A day of mindfulness could be any day in your life. The difference to any of your other days is that you would be fully present in everything that you do.
So that would be a challenge! It would be like a young child who greets each day as it really is – completely new! As Maya Angelou said:
‘This is a wonderful day.
I’ve never seen this one before.’
- You may already incorporate a little bit of mindfulness into your day already. You can be mindful when you notice how stressed you’re feeling. Sit back and soften your posture.
- You can be mindful when you’re drinking your cup of tea or coffee. Allow yourself some quiet moments of enjoyment.
- At the end of your day you can bring your awareness to how you are feeling physically and emotionally.
- Or you might simply make a point of standing outside to view the sky or your garden for a moment of mindful appreciation.
Dipping into mindfulness like this can help you experience a little more calm. It can help you feel more balanced and focused on what you’re doing, however challenging it is. It’s a great way to experience life more fully and remain calm across your days.
Give Mindfulness a go
A day of mindfulness would be when you bring your full presence to everything. When you attempt to do this, you quickly realise how much of the day humans are on auto-pilot and how challenging it can be to stay present without resorting to reactive responses.
The most relaxing way to explore your mindfulness in this way could be to choose a day when you are not doing your usual work. On a day off, you might decide to go for a long countryside walk, a canal-boat ride, or a Mindfulness Retreat Day. With any of these choices, your intention is what will create the magic of mindfulness.
So whatever you’re doing – walking, eating, zen doodling or simply sitting; your decision is to be present and participate fully in what you’re doing.
How does this differ from a non-mindful approach? Well that’s when you your mind is full of other thoughts, sometimes intrusive, worrying, anxious, sad.
It’s when you’ve walked through fields and trees, and not noticed any of the beauty or felt any of the connection to nature.
It’s when you haven’t been aware of all the smells from the earth, grass or wild flowers.
It can still feel relaxing to have a day off work and do something you enjoy. Yet you might notice that even then, your mind has kept you in a state of anxiety, and quite frequently, you’ve kept yourself busy!
You’ve held on to old habits, so a full day of mindfulness means you’re letting go of life on auto-pilot.
Each time you experience mindfulness, it can feel as though you are living your life more fully, in more colour, with more aliveness.
Even the simplest of things, like eating a meal or sitting on a chair quietly for 5 minutes can feel as though you are experiencing it for the first time!
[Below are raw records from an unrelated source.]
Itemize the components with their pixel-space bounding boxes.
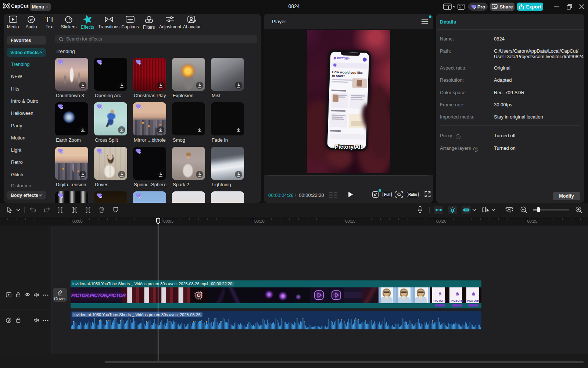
svg-text:T: T	[45, 15, 50, 23]
svg-text:I: I	[51, 15, 53, 23]
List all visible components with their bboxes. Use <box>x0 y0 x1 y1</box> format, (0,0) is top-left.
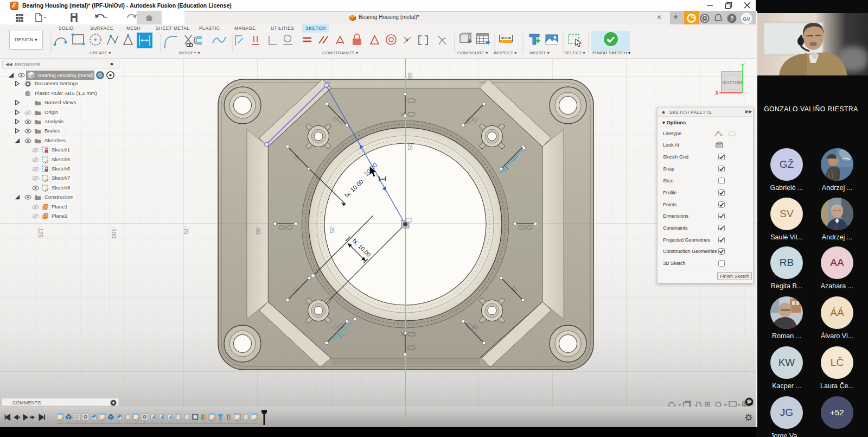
svg-text:X: X <box>715 90 719 96</box>
svg-text:-125: -125 <box>37 226 44 238</box>
svg-text:BOTTOM: BOTTOM <box>722 80 742 85</box>
svg-text:-100: -100 <box>111 226 117 238</box>
svg-text:-50: -50 <box>255 226 261 235</box>
svg-text:-75: -75 <box>183 226 189 235</box>
svg-text:50: 50 <box>407 72 413 79</box>
svg-text:25: 25 <box>407 144 413 150</box>
svg-text:-25: -25 <box>329 225 335 233</box>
Yet you might also experience impatience, a bad temper or boredom.
You’ve decided to sit mindfully for a few moments, yet you might suddenly find yourself getting caught in random negative thoughts about your life, your relationships, your work.
All of that is part of the experience of being mindful. Be present with all of it, and notice how you can guide your mind to focus on the present moment again, and these thoughts and feelings eventually dissipate.
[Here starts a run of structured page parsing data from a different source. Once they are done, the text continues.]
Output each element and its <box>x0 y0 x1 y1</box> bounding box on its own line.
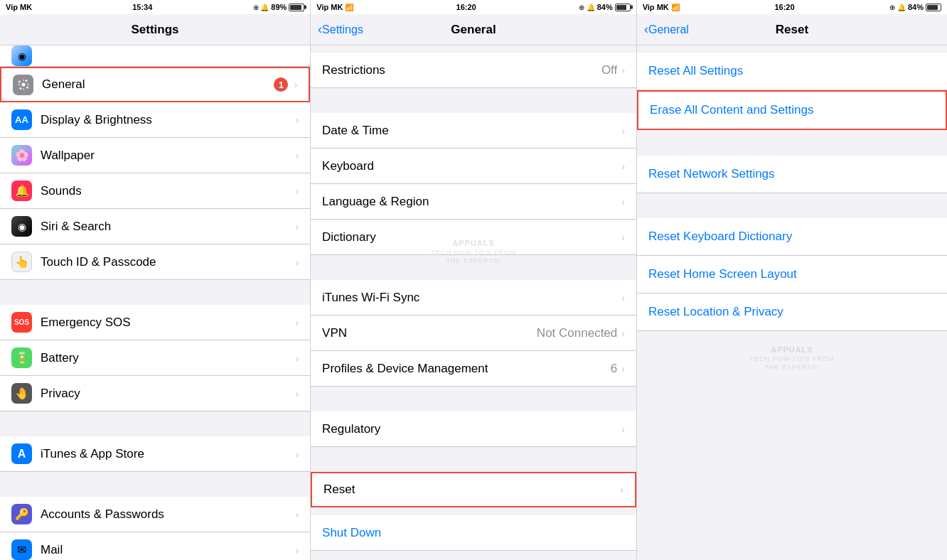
reset-location-label: Reset Location & Privacy <box>648 305 783 319</box>
appstore-chevron: › <box>295 448 299 460</box>
middle-status-left: Vip MK 📶 <box>316 3 353 11</box>
middle-divider-4 <box>311 447 636 472</box>
itunes-sync-chevron: › <box>621 292 625 303</box>
settings-item-wallpaper[interactable]: 🌸 Wallpaper › <box>0 138 310 173</box>
middle-divider-3 <box>311 387 636 411</box>
left-nav-title: Settings <box>132 23 179 37</box>
settings-item-battery[interactable]: 🔋 Battery › <box>0 340 310 376</box>
wallpaper-chevron: › <box>295 150 299 161</box>
right-item-reset-all[interactable]: Reset All Settings <box>637 53 947 90</box>
middle-item-reset[interactable]: Reset › <box>311 472 636 507</box>
left-battery-cap <box>304 6 306 9</box>
settings-item-sounds[interactable]: 🔔 Sounds › <box>0 173 310 209</box>
shutdown-label: Shut Down <box>322 526 625 540</box>
vpn-value: Not Connected <box>537 326 617 340</box>
svg-point-0 <box>21 83 25 87</box>
display-label: Display & Brightness <box>41 113 295 127</box>
right-divider-1 <box>637 131 947 156</box>
middle-nav-title: General <box>451 23 496 37</box>
left-battery-icon <box>289 4 304 11</box>
privacy-icon: 🤚 <box>11 383 32 404</box>
touchid-icon: 👆 <box>11 252 32 272</box>
middle-item-itunes-sync[interactable]: iTunes Wi-Fi Sync › <box>311 280 636 316</box>
general-chevron: › <box>294 79 297 90</box>
right-item-erase-all[interactable]: Erase All Content and Settings <box>637 90 947 130</box>
sounds-icon: 🔔 <box>11 181 32 201</box>
language-chevron: › <box>621 196 625 208</box>
right-top-gap <box>637 45 947 53</box>
middle-item-shutdown[interactable]: Shut Down <box>311 515 636 551</box>
settings-item-display[interactable]: AA Display & Brightness › <box>0 102 310 138</box>
sounds-label: Sounds <box>41 184 295 198</box>
restrictions-chevron: › <box>621 65 625 76</box>
wallpaper-label: Wallpaper <box>41 149 295 163</box>
right-back-button[interactable]: ‹ General <box>644 22 689 37</box>
settings-item-appstore[interactable]: A iTunes & App Store › <box>0 436 310 472</box>
middle-item-language[interactable]: Language & Region › <box>311 184 636 220</box>
battery-chevron: › <box>295 352 299 364</box>
middle-status-bar: Vip MK 📶 16:20 ⊕ 🔔 84% <box>311 0 636 14</box>
battery-icon: 🔋 <box>11 348 32 368</box>
left-divider-3 <box>0 472 310 497</box>
middle-item-profiles[interactable]: Profiles & Device Management 6 › <box>311 351 636 387</box>
siri-chevron: › <box>295 221 299 232</box>
dictionary-label: Dictionary <box>322 230 621 244</box>
siri-icon: ◉ <box>11 216 32 237</box>
right-watermark-text: APPUALSTECH HOW-TO'S FROMTHE EXPERTS! <box>637 345 947 371</box>
mail-chevron: › <box>295 544 299 556</box>
left-location-icon: ⊕ 🔔 <box>253 4 269 11</box>
general-icon <box>13 75 33 95</box>
middle-icons: ⊕ 🔔 <box>579 4 595 11</box>
siri-label: Siri & Search <box>41 220 295 234</box>
keyboard-label: Keyboard <box>322 159 621 173</box>
middle-back-button[interactable]: ‹ Settings <box>318 22 363 37</box>
middle-item-regulatory[interactable]: Regulatory › <box>311 411 636 447</box>
middle-item-restrictions[interactable]: Restrictions Off › <box>311 53 636 88</box>
regulatory-label: Regulatory <box>322 422 621 436</box>
left-top-icon: ◉ <box>11 45 32 66</box>
reset-all-label: Reset All Settings <box>648 64 743 78</box>
mail-icon: ✉ <box>11 539 32 560</box>
settings-item-privacy[interactable]: 🤚 Privacy › <box>0 376 310 411</box>
right-item-reset-keyboard[interactable]: Reset Keyboard Dictionary <box>637 218 947 256</box>
right-item-reset-homescreen[interactable]: Reset Home Screen Layout <box>637 256 947 294</box>
language-label: Language & Region <box>322 195 621 209</box>
regulatory-chevron: › <box>621 424 625 435</box>
settings-item-accounts[interactable]: 🔑 Accounts & Passwords › <box>0 497 310 532</box>
reset-keyboard-label: Reset Keyboard Dictionary <box>648 230 792 244</box>
middle-item-vpn[interactable]: VPN Not Connected › <box>311 316 636 351</box>
gear-icon <box>17 78 30 91</box>
appstore-icon: A <box>11 443 32 464</box>
right-icons: ⊕ 🔔 <box>889 4 906 11</box>
left-battery-fill <box>290 5 301 10</box>
middle-wifi-icon: 📶 <box>345 4 353 11</box>
settings-item-general[interactable]: General 1 › <box>0 67 310 102</box>
reset-label: Reset <box>323 483 620 497</box>
right-item-reset-location[interactable]: Reset Location & Privacy <box>637 294 947 331</box>
right-battery-fill <box>927 5 938 10</box>
middle-divider-1 <box>311 88 636 113</box>
middle-item-dictionary[interactable]: Dictionary › <box>311 220 636 255</box>
left-panel: ◉ General 1 › AA Display & Brightness › <box>0 45 311 560</box>
erase-all-label: Erase All Content and Settings <box>650 103 814 117</box>
datetime-label: Date & Time <box>322 124 621 138</box>
middle-item-keyboard[interactable]: Keyboard › <box>311 149 636 184</box>
right-watermark: APPUALSTECH HOW-TO'S FROMTHE EXPERTS! <box>637 345 947 371</box>
settings-item-siri[interactable]: ◉ Siri & Search › <box>0 209 310 244</box>
left-carrier: Vip MK <box>6 3 32 11</box>
middle-top-gap <box>311 45 636 53</box>
settings-item-mail[interactable]: ✉ Mail › <box>0 532 310 560</box>
accounts-chevron: › <box>295 509 299 520</box>
display-icon: AA <box>11 109 32 130</box>
middle-battery-pct: 84% <box>597 3 613 11</box>
settings-item-sos[interactable]: SOS Emergency SOS › <box>0 305 310 340</box>
sos-icon: SOS <box>11 312 32 333</box>
restrictions-value: Off <box>601 63 617 77</box>
general-label: General <box>42 77 274 92</box>
right-carrier: Vip MK <box>643 3 669 11</box>
middle-item-datetime[interactable]: Date & Time › <box>311 113 636 149</box>
right-time: 16:20 <box>774 3 794 11</box>
general-badge: 1 <box>274 77 288 92</box>
right-item-reset-network[interactable]: Reset Network Settings <box>637 156 947 193</box>
settings-item-touchid[interactable]: 👆 Touch ID & Passcode › <box>0 244 310 280</box>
Again and again you might be bombarded with a range of thoughts and feelings, many of them negative. And yet, in-between all this, you may well experience calm and contentment. It can feel like opening up spaciousness inside you, and you might find yourself approaching everything heart-first rather than mind-first.
Even if you can’t take time out for a full Mindfulness Retreat Day or Morning, I’d love to hear if you have tried a day of mindfulness for yourself!
Or how about looking into a Mindfulness Course to learn how to build up the skill of mindfulness in your life? This can give you specific weekly times of calm and replenishment.
Whatever you choose, may mindfulness be part of your life!